[Exercise data — start]

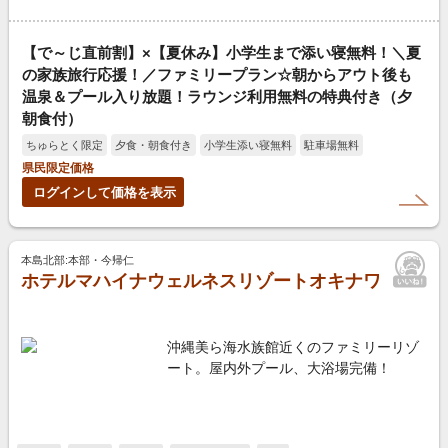
【で～じ直前割】×【夏休み】小学生まで添い寝無料！＼夏
の家族旅行応援！／ファミリープラン☆朝からアウト後も
温泉＆プール入り放題！ラウンジ利用無料の特典付き（夕
朝食付）
ちゅらとく限定
夕食・朝食付き
小学生添い寝無料
駐車場無料
県民限定価格
ログインして価格を表示
本島北部:本部・今帰仁
ホテルマハイナウェルネスリゾートオキナワ
沖縄美ら海水族館近くのファミリーリゾ
ート。屋内外プール、大浴場完備！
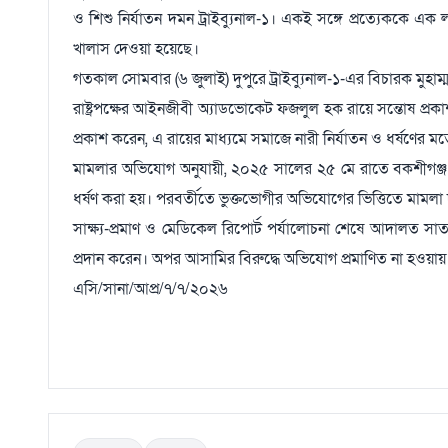
ও শিশু নির্যাতন দমন ট্রাইব্যুনাল-১। একই সঙ্গে প্রত্যেককে
খালাস দেওয়া হয়েছে।
গতকাল সোমবার (৬ জুলাই) দুপুরে ট্রাইব্যুনাল-১-এর বিচারক মুহাম
রাষ্ট্রপক্ষের আইনজীবী অ্যাডভোকেট ফজলুল হক রায়ে সন্তোষ প্রক
প্রকাশ করেন, এ রায়ের মাধ্যমে সমাজে নারী নির্যাতন ও ধর্ষণের ম
মামলার অভিযোগ অনুযায়ী, ২০২৫ সালের ২৫ মে রাতে বকশীগঞ্জ উ
ধর্ষণ করা হয়। পরবর্তীতে ভুক্তভোগীর অভিযোগের ভিত্তিতে মাম
সাক্ষ্য-প্রমাণ ও মেডিকেল রিপোর্ট পর্যালোচনা শেষে আদালত সাত
প্রদান করেন। অপর আসামির বিরুদ্ধে অভিযোগ প্রমাণিত না হওয়ায় ত
এসি/সানা/আপ্র/৭/৭/২০২৬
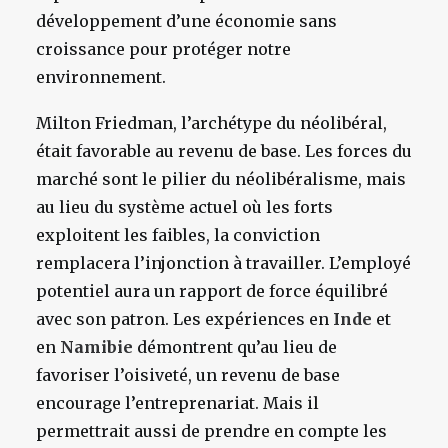
développement d’une économie sans
croissance pour protéger notre
environnement.
Milton Friedman, l’archétype du néolibéral,
était favorable au revenu de base. Les forces du
marché sont le pilier du néolibéralisme, mais
au lieu du système actuel où les forts
exploitent les faibles, la conviction
remplacera l’injonction à travailler. L’employé
potentiel aura un rapport de force équilibré
avec son patron. Les expériences en
Inde
et
en
Namibie
démontrent qu’au lieu de
favoriser l’oisiveté, un revenu de base
encourage l’entreprenariat. Mais il
permettrait aussi de prendre en compte les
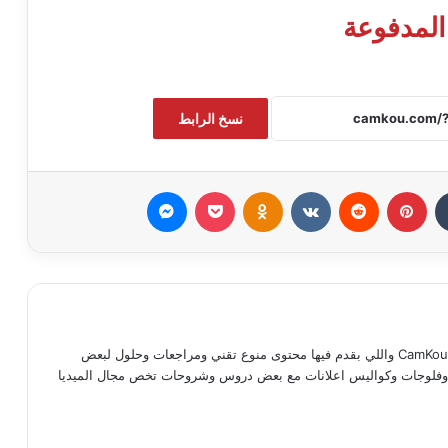
المدفوعة
نسخ الرابط
بينتيريست
Odnoklassniki
‫Pocket
ماسنجر
مدحت ماجد كوته صاحب موقع وقناة CamKou واللي بقدم فيها محتوى منوع تقني ومراجعات وحلول لبعض
ات وفلوجات وكواليس اعلانات مع بعض دروس وشروحات تخص مجال الميديا
رام
‫TikT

[Exercise data — finish]

Required action:
In the listing above, find each line where "revenu" occurs and copy it.

Result:
était favorable au revenu de base. Les forces du
favoriser l’oisiveté, un revenu de base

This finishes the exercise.